In 2016, New York Attorney General Eric Schneiderman and the New York State Department of Taxation and Finance investigated Gagosian Gallery and its affiliate Pre-War Art Inc. (in Beverly Hills, California) for failing to pay New York State sales tax on hundreds of art transactions from 2005 to 2015. Gagosian Gallery agreed to a $4.28 million settlement for back taxes, interest, and penalties owed.

=== Copyright infringement ===
When French photographer Patrick Cariou launched a copyright lawsuit against Richard Prince in 2009, Larry Gagosian was named as a co-defendant, as he had displayed the disputed series of Prince paintings in a gallery exhibit titled Canal Zone.

===Contract breaches and other issues===
In 2009, a deal that Gagosian Gallery had struck to buy $3 million in gold bricks for the work One Ton, One Kilo by the artist Chris Burden was frozen after disclosure that the gold bricks had been acquired from a company owned by financier Allen Stanford. In March 2009, the U.S. Securities and Exchange Commission had begun investigating Stanford for defrauding investors. Stanford was found guilty and sentenced to 110 years in prison for cheating investors out of more than $7 billion over 20 years, one of the largest Ponzi schemes in US history.

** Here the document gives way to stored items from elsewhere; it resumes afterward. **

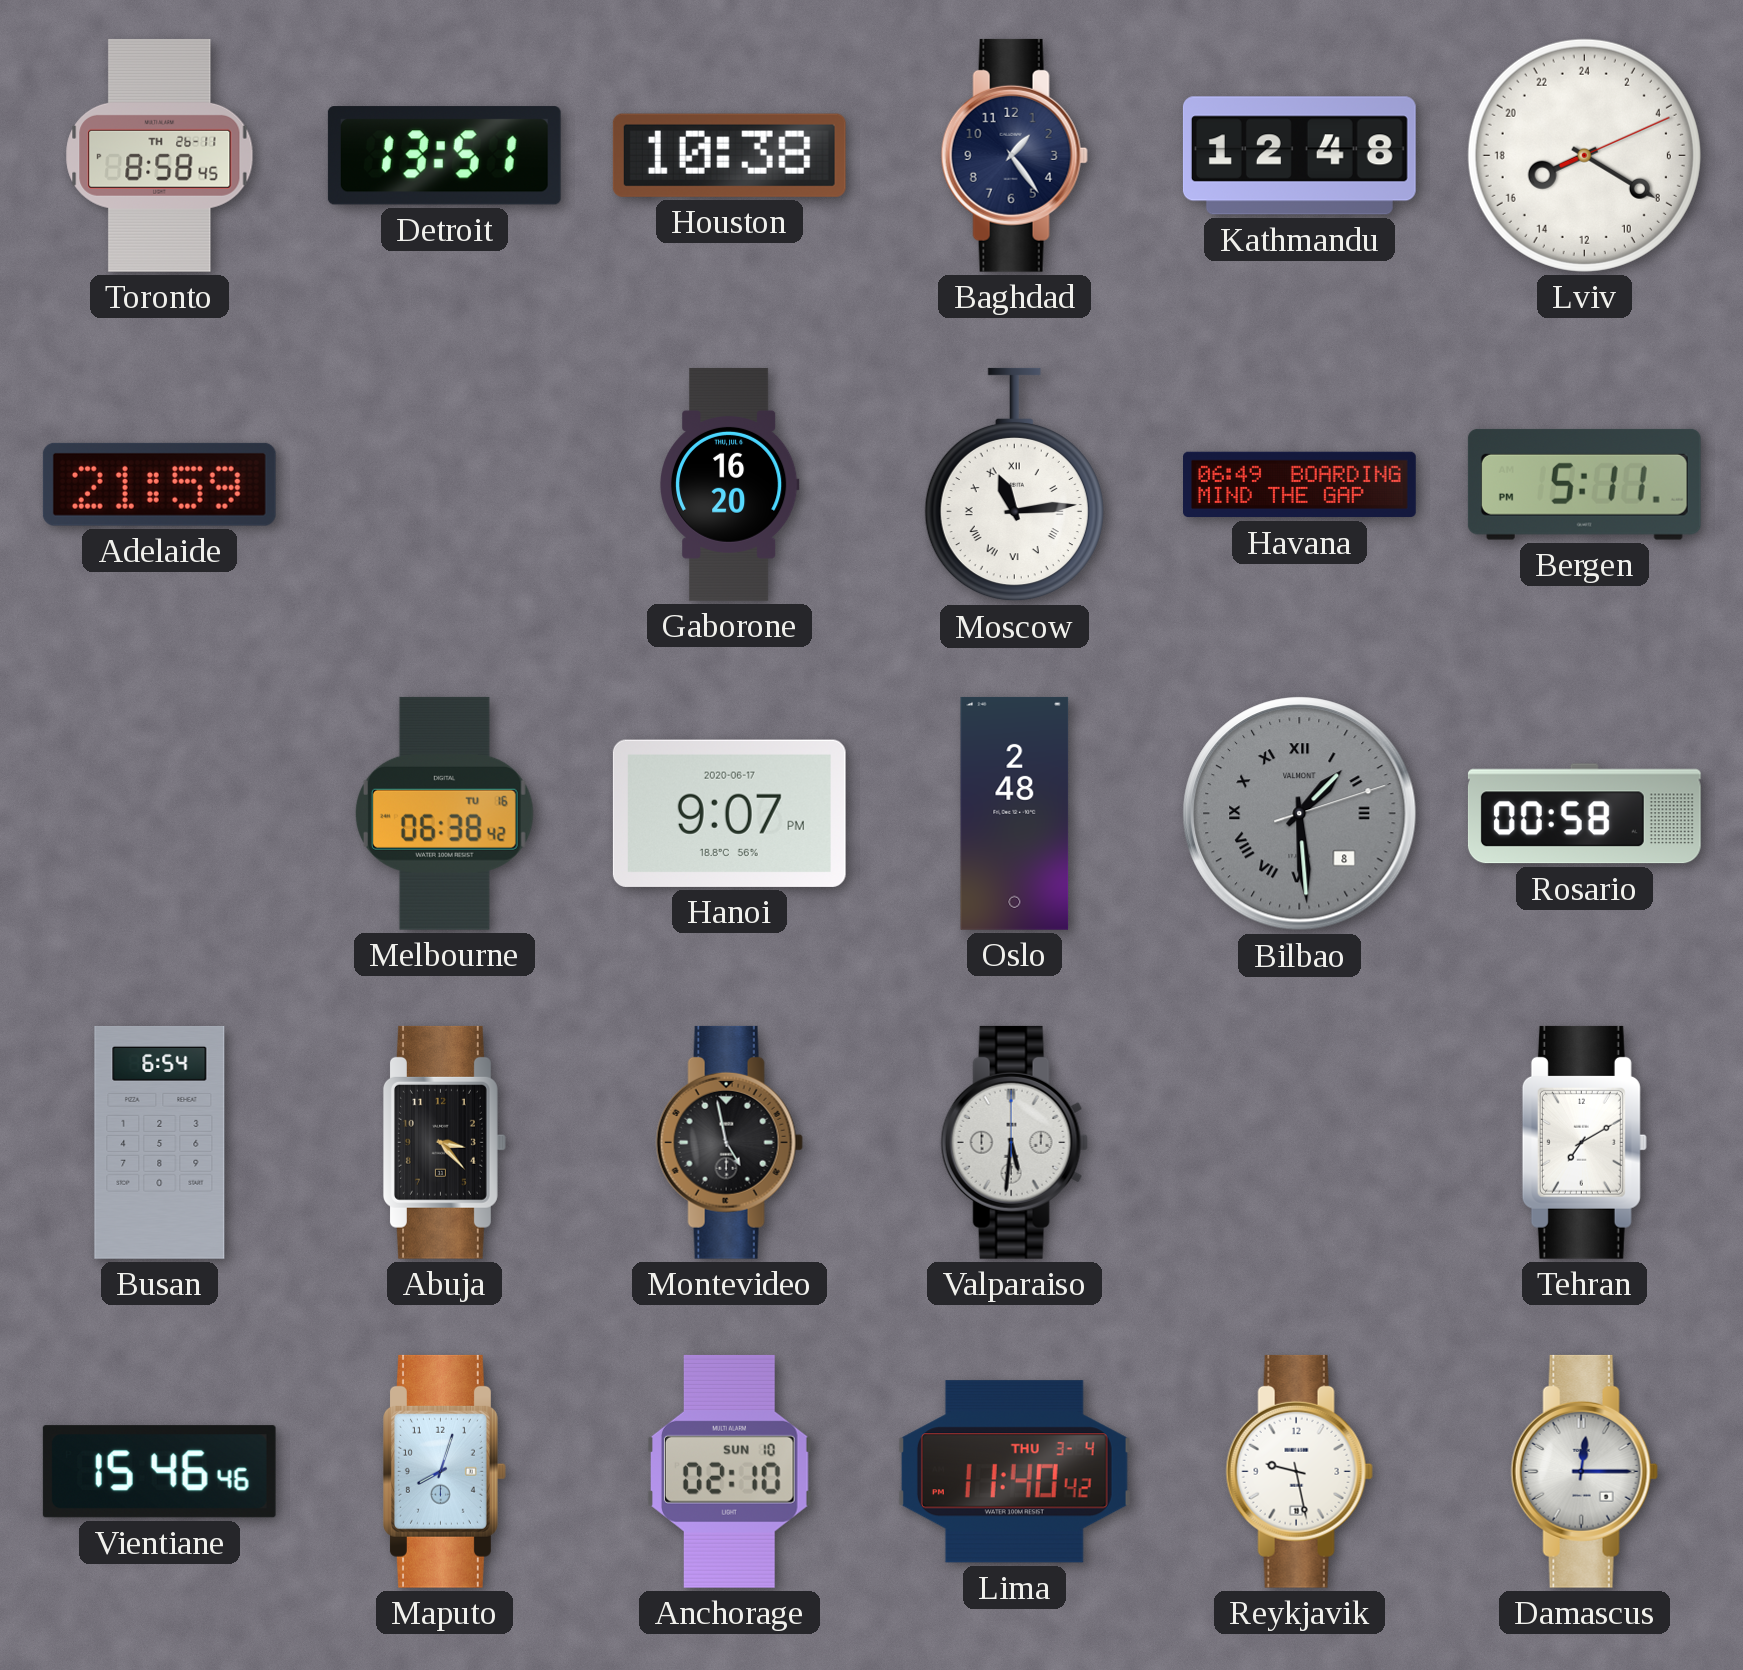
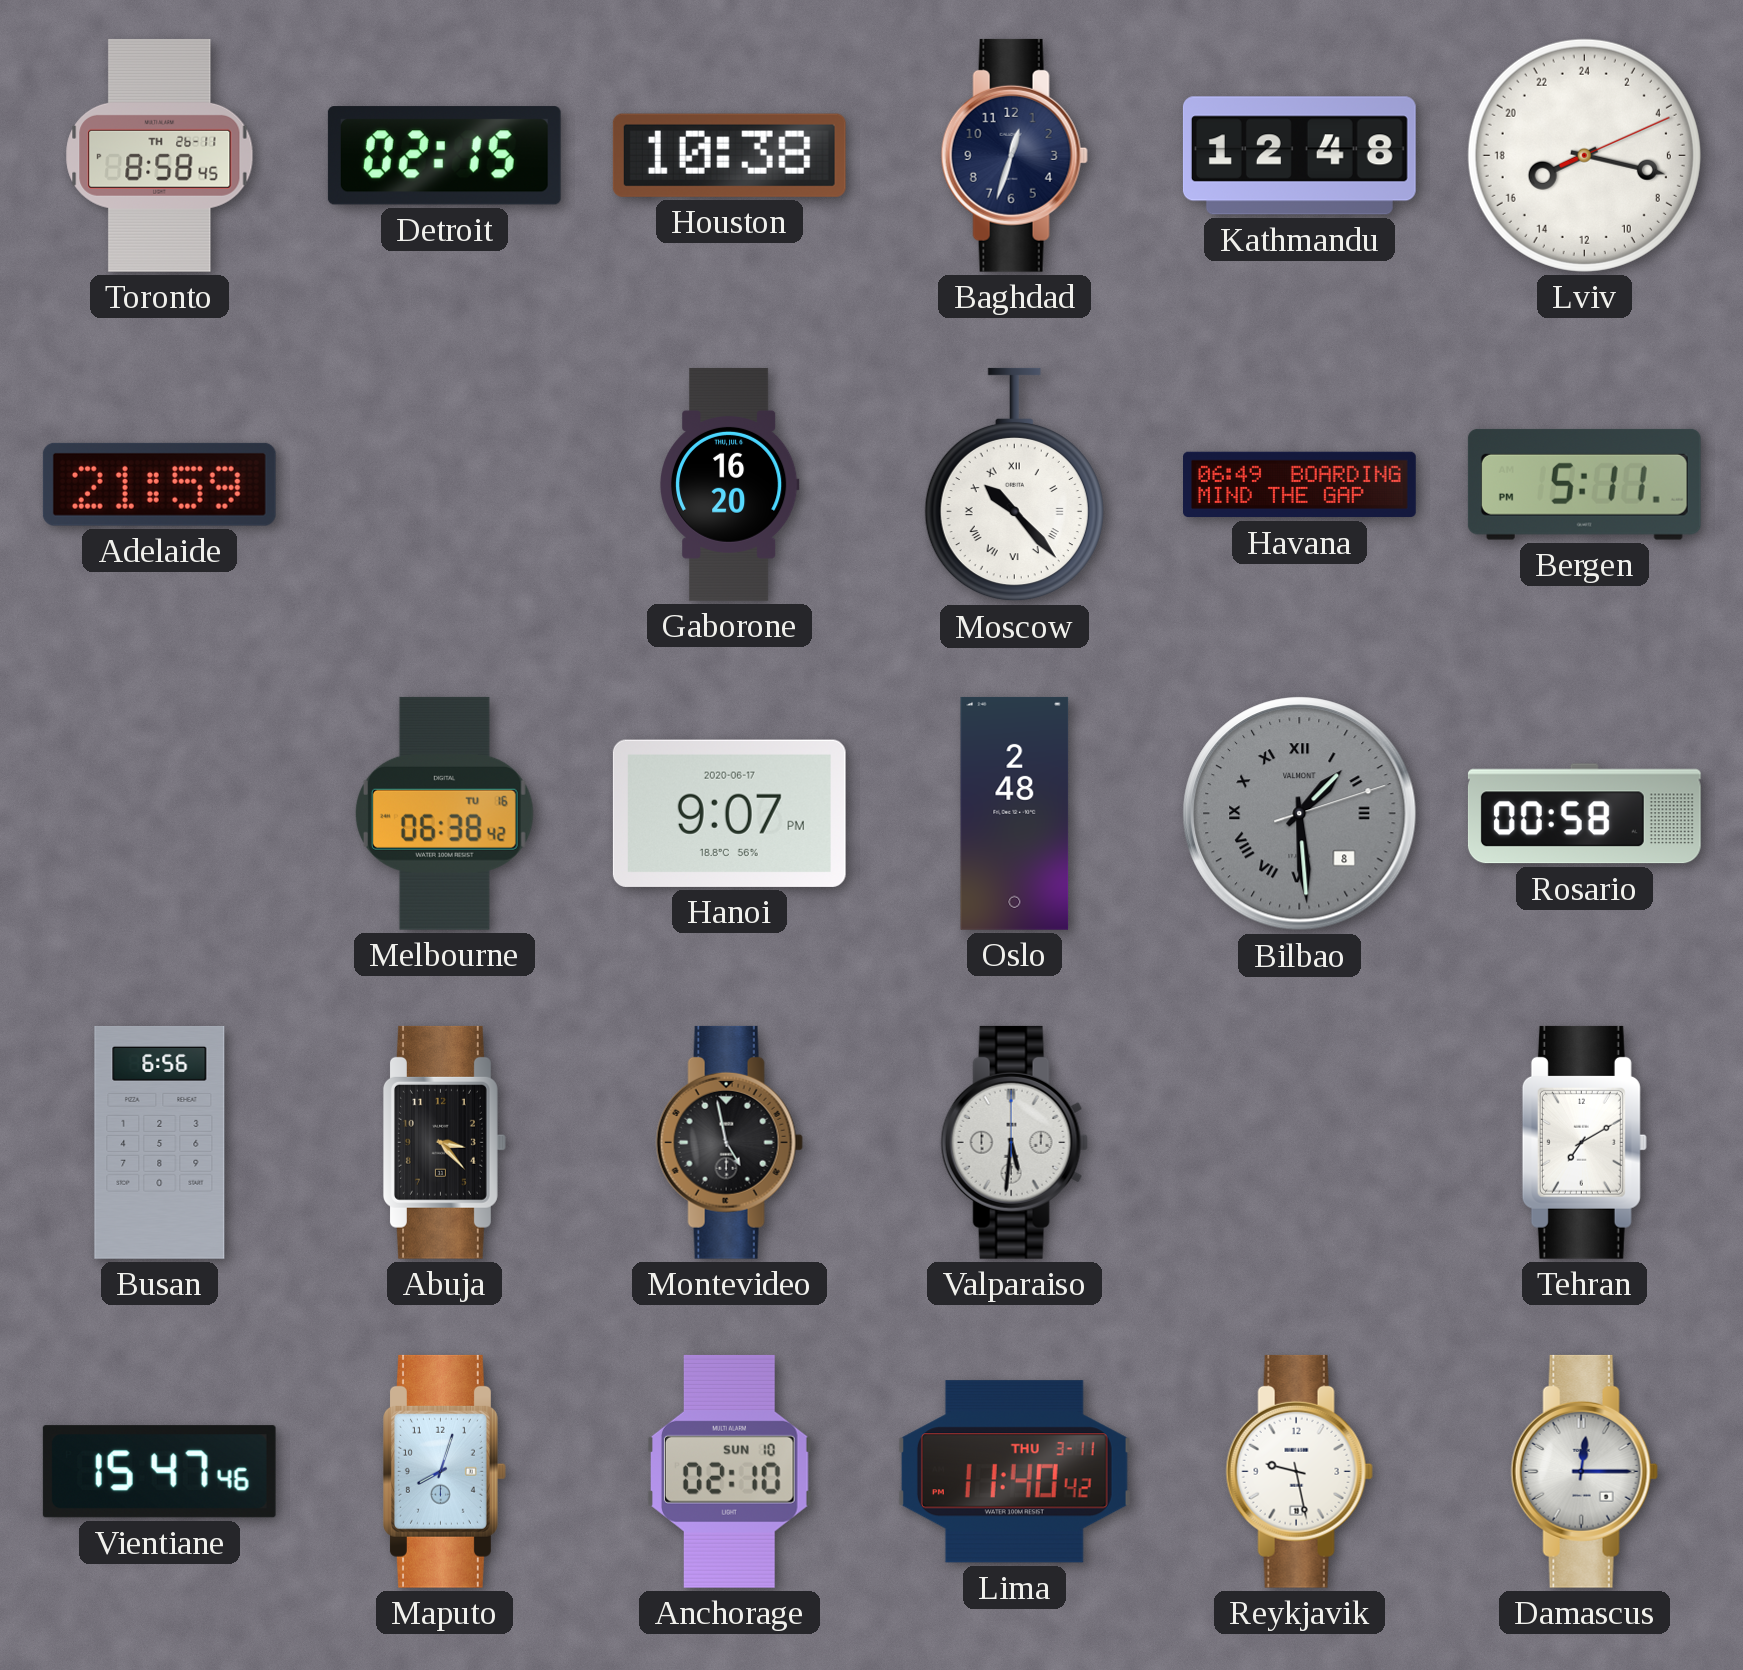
Detroit: 13:51 -> 02:15
Baghdad: 1:24 -> 12:33
Lviv: 16:20 -> 16:17
Moscow: 11:14 -> 10:23
Busan: 6:54 -> 6:56
Vientiane: 15:46 -> 15:47
Lima date: THU 3-4 -> THU 3-11
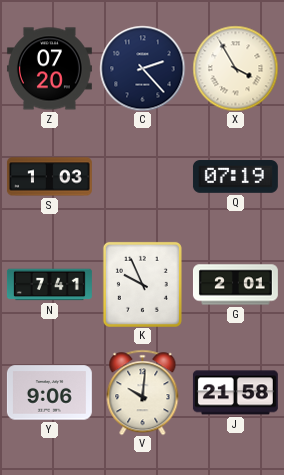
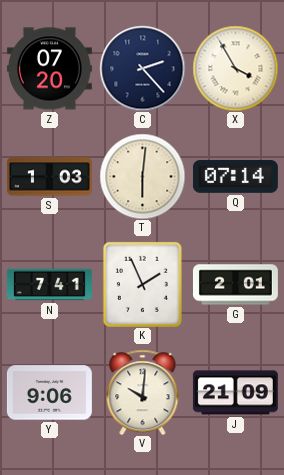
T: none -> 6:01
Q: 07:19 -> 07:14
K: 9:56 -> 1:56
J: 21:58 -> 21:09
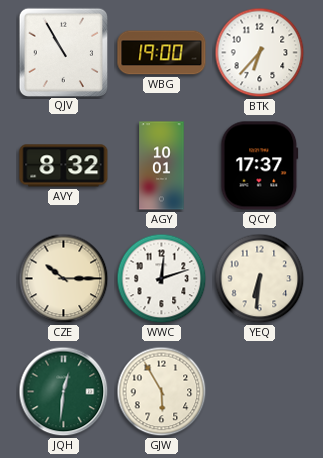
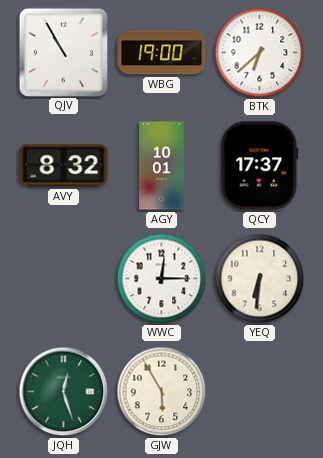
BTK: 6:37 -> 6:38
CZE: 10:15 -> none
WWC: 12:12 -> 12:15
JQH: 12:31 -> 12:27
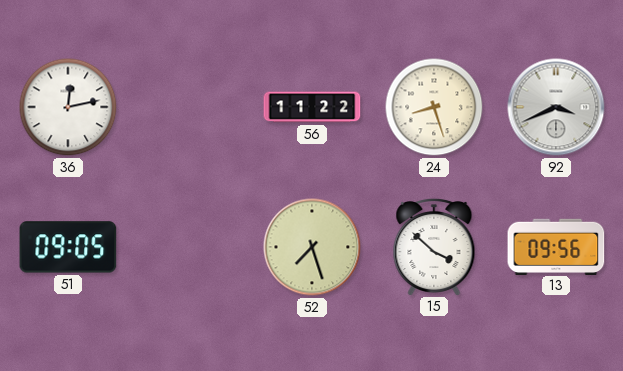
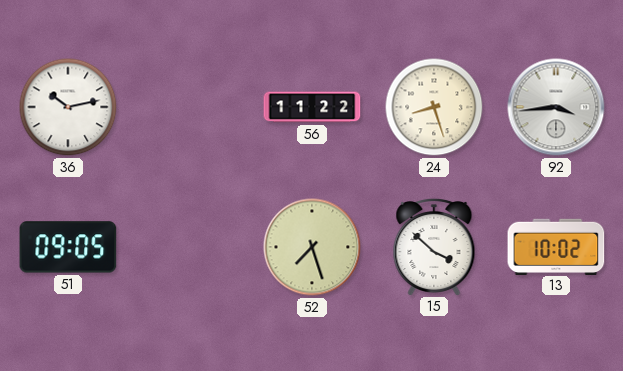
36: 12:13 -> 10:13
92: 3:41 -> 3:44
13: 09:56 -> 10:02
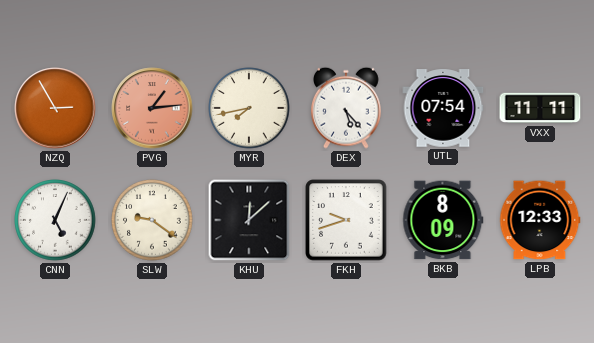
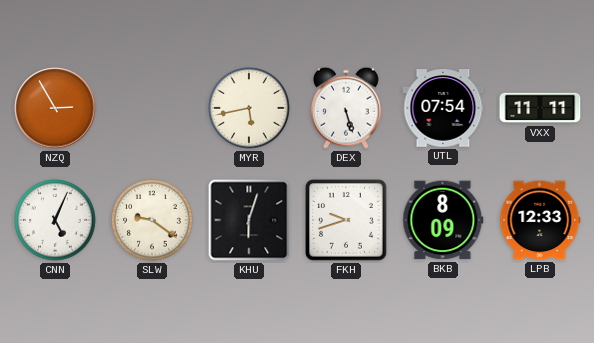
PVG: 1:14 -> none
MYR: 7:43 -> 5:43
DEX: 5:23 -> 5:27
KHU: 12:08 -> 6:03
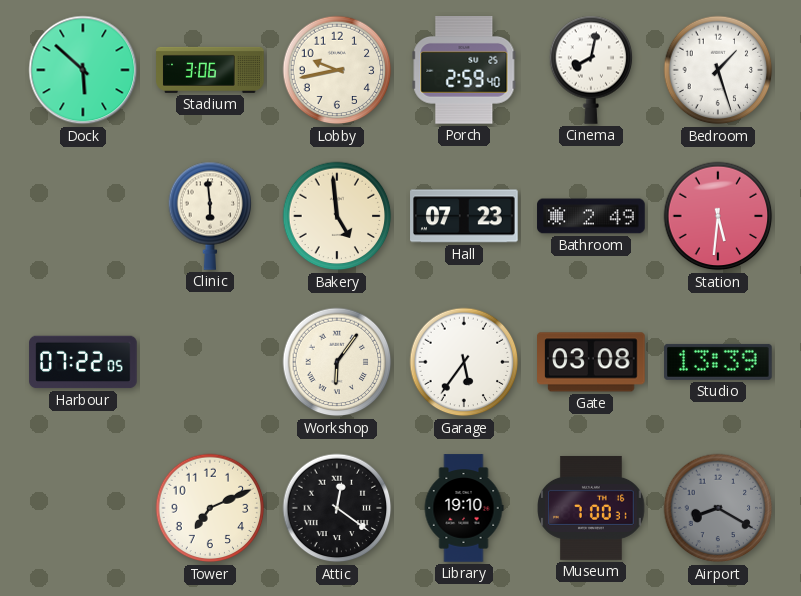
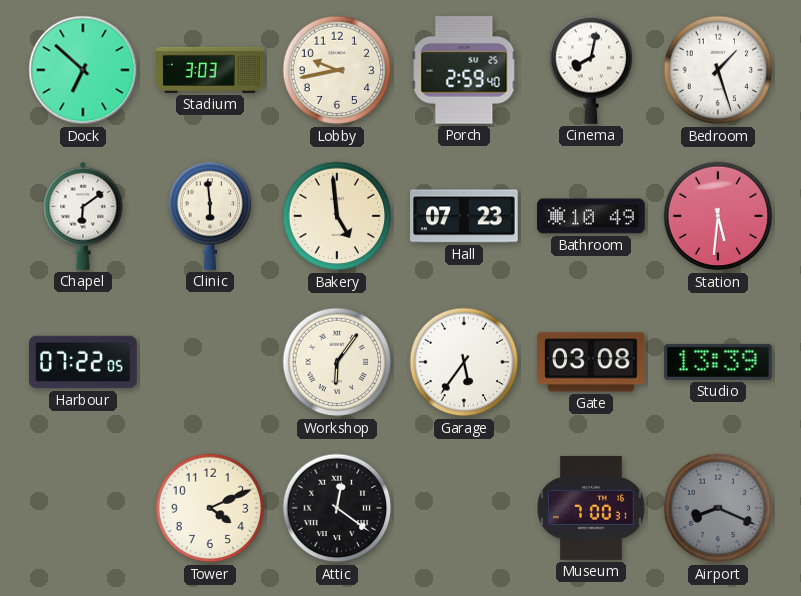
Dock: 5:52 -> 6:52
Stadium: 3:06 -> 3:03
Chapel: none -> 6:09
Bathroom: 2:49 -> 10:49
Tower: 7:11 -> 4:11
Library: 19:10 -> none
Airport: 8:20 -> 8:19
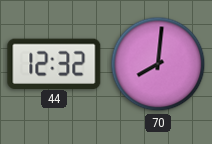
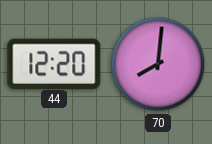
44: 12:32 -> 12:20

In March 2011, British collector Robert Wylde sued the Gagosian Gallery for selling him a $2.5 million Mark Tansey painting, The Innocent Eye Test (1981), which had already been promised to the Metropolitan Museum of Art by the painting's owner, Jan Cowles. The case was settled for $4.4 million later that year.

In 2012, Gagosian Gallery was brought before the United States District Court for the Southern District of New York in a lawsuit by Jan Cowles, who claimed that the gallery sold a painting, Girl in Mirror (1964) by Roy Lichtenstein, from her collection in 2008 or 2009 without her consent. Cowles and Gagosian agreed to settle the lawsuit in March 2013.